- **THE TASK**:
Your reply should be an exact copy of the lines from the one that holds "Role Playing" to the end of the data below.

- **Page images and extracted text**:

_ _ _ _ _ _ _

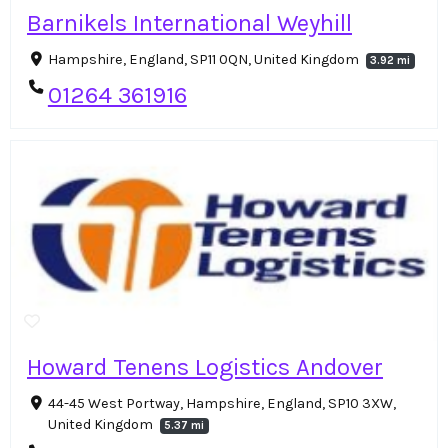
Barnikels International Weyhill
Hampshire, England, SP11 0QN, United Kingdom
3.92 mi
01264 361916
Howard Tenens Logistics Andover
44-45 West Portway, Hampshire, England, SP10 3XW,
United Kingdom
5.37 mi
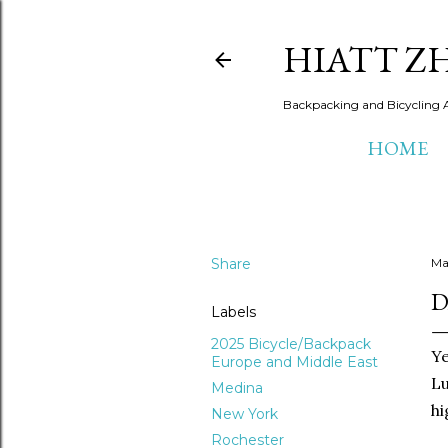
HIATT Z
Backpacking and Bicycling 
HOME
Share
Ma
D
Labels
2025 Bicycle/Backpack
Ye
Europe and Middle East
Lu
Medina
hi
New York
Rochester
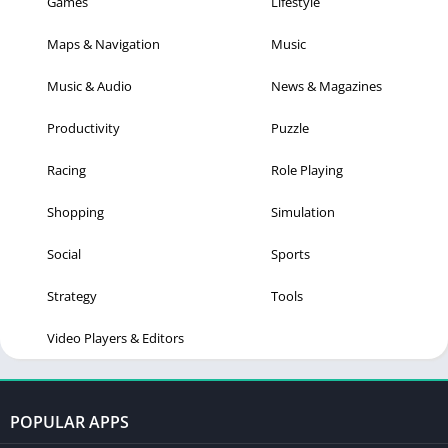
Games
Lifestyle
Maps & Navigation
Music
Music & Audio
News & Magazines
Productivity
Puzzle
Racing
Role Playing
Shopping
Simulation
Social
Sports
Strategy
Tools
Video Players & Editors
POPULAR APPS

_ _ _ _ _ _ _

- **OUTPUT FOR THIS TASK**:
Role Playing
Shopping
Simulation
Social
Sports
Strategy
Tools
Video Players & Editors
POPULAR APPS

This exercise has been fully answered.